Johnson is 100 percent correct. There is an incredible double standard going on in this election. Hillary Clinton has certainly felt it and now it's Johnson's turn in the barrel. The simple truth is that Donald Trump has so thoroughly lowered the bar that he now routinely gets away with the most egregious and outlandish statements while others are held to an impossible standard.

Now I don't think that Johnson's flub will prove all that costly to him. Face it, most of the people who support him and Jill Stein are so disillusioned by the current political system that if a Pet Rock decided to run as a third-party candidate they'd get 2 percent of the vote right off the top.

But it's becoming painfully obvious that there are two sets of rules: one for Donald Trump and one for Hillary Clinton. And my fear is that with the press and the main-stream media deciding to sit this election out and ignore their responsibilities as journalists, Trump will be able to say virtually anything he wants unfettered by the constraints of reality.

The performance of Matt Lauer in Wednesday's forum was, sadly, not an outlier. It was yet another painful reminder of the degree to which this once venerable industry has declined. Can you picture Mike Wallace allowing a political candidate to literally lie to him and millions of people who were watching him? Not for a moment. In fact, Wallace would often make the lives of the people he interviewed a living hell if they even attempted to do that. If you don't believe me, go ahead and Google some of his 60 Minutes' segments. What Wallace did was not out of the ordinary: in his day, it was considered standard operating procedure.

Those days are sadly gone. Witness what Wallace's son, Chris, had to say regarding his role as the moderator of the third presidential debate. "I do not believe it is my job to be a truth squad. It's up to the other person to catch them on that."

You hear that? Chris Wallace, son of legendary TV journalist Mike Wallace, thinks that the truth is whatever the candidate with the loudest voice says it is. So Trump can basically spew whatever nonsense he wants to for two hours and Clinton will be forced into not only fact checking his bullshit, but, in what little time remains, present her vision for the country. It's like a batter walking to the plate with two strikes against him.
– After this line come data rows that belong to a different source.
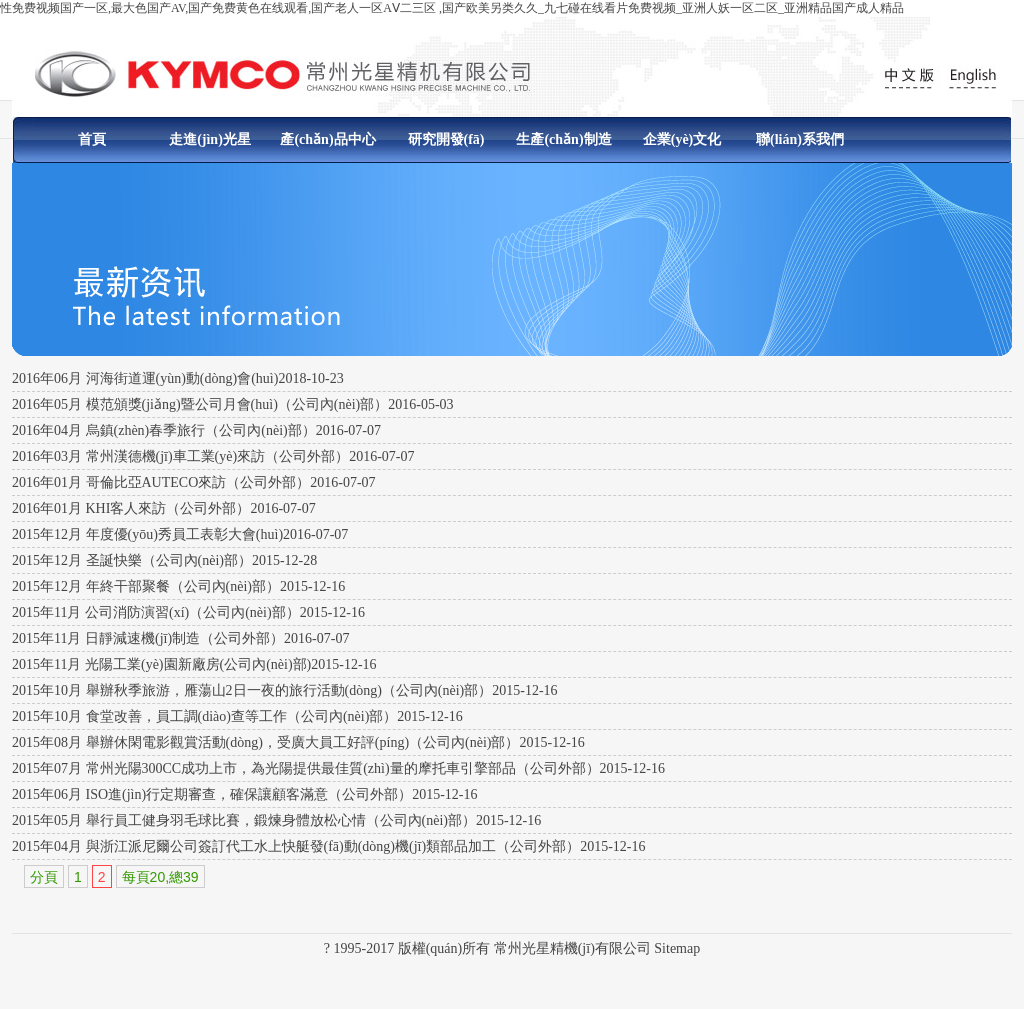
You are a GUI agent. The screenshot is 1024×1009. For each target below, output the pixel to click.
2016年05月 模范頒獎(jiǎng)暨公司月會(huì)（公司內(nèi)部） (200, 404)
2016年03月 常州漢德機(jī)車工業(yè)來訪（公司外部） (180, 456)
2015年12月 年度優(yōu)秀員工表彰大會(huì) (147, 534)
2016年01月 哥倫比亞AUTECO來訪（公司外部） (161, 482)
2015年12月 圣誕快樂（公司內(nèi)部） (132, 560)
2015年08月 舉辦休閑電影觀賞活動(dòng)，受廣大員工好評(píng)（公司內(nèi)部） (265, 742)
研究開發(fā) (446, 139)
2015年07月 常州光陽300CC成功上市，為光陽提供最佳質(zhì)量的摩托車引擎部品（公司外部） (306, 768)
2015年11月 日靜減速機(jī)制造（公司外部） (148, 638)
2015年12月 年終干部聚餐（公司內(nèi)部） (146, 586)
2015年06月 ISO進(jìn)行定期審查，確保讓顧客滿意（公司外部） (212, 794)
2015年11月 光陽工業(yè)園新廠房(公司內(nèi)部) (161, 664)
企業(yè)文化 (682, 139)
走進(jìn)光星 (210, 139)
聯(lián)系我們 (800, 139)
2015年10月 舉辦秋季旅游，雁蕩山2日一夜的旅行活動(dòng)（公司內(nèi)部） (252, 690)
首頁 (92, 139)
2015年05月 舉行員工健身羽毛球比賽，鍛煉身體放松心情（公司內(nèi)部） (244, 820)
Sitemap (677, 948)
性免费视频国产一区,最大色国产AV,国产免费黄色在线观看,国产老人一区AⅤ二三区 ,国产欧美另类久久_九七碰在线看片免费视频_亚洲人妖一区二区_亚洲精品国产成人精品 (452, 8)
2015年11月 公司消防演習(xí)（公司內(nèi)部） (156, 612)
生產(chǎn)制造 (563, 139)
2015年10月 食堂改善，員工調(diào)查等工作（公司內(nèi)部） (204, 716)
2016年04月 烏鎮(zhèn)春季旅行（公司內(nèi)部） (164, 430)
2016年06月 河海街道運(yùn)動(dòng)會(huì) (145, 378)
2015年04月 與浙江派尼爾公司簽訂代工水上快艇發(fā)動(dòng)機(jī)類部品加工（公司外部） (296, 846)
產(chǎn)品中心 (327, 139)
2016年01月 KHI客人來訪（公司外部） (131, 508)
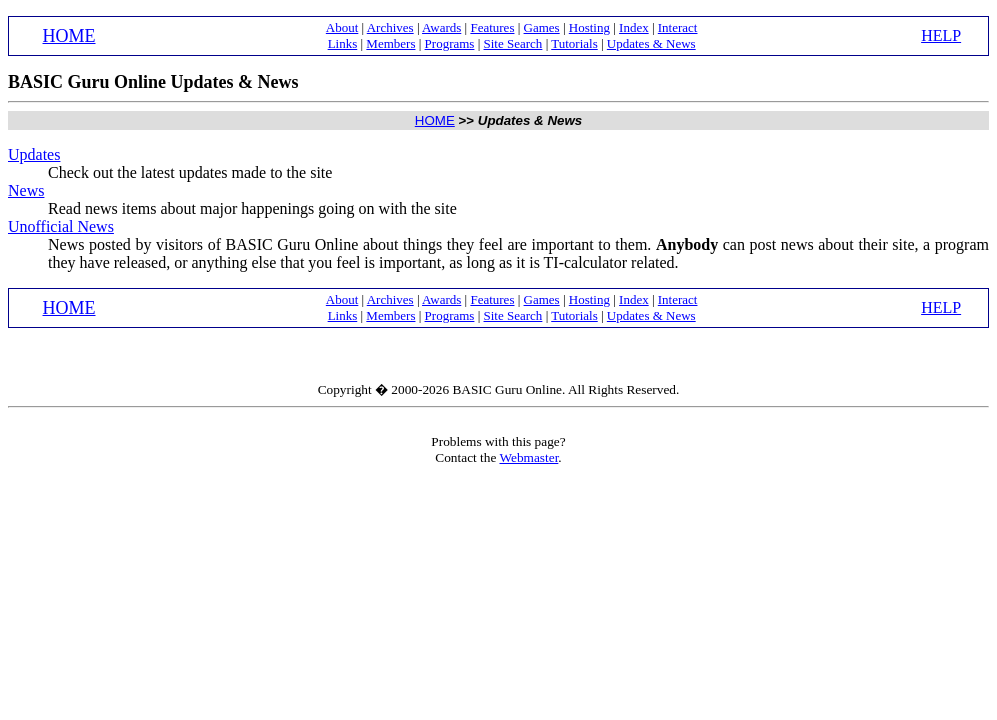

This is the gift the Trump campaign has been looking for: a national stage where their candidate can peddle his snake oil to an unsuspecting country without being challenged by the very agency tasked with defending the truth, and at the same time nullifying the strengths of his opponent. This is how Trump beat his opponents and won the Republican nomination: by dragging them down to his level. If you thought he got away with murder during those debates, you ain't seen nothing yet.

Hillary will have her hands full over the next several weeks. Not only will she have to best Trump in a one on one debate forum - that is assuming Johnson doesn't reach the requisite 15 percent threshold in the polls and earn a spot on the stage - she will have to do it while the Fourth Estate stands idly by and calls out for a pizza.

Hey, Chris, don't forget the anchovies.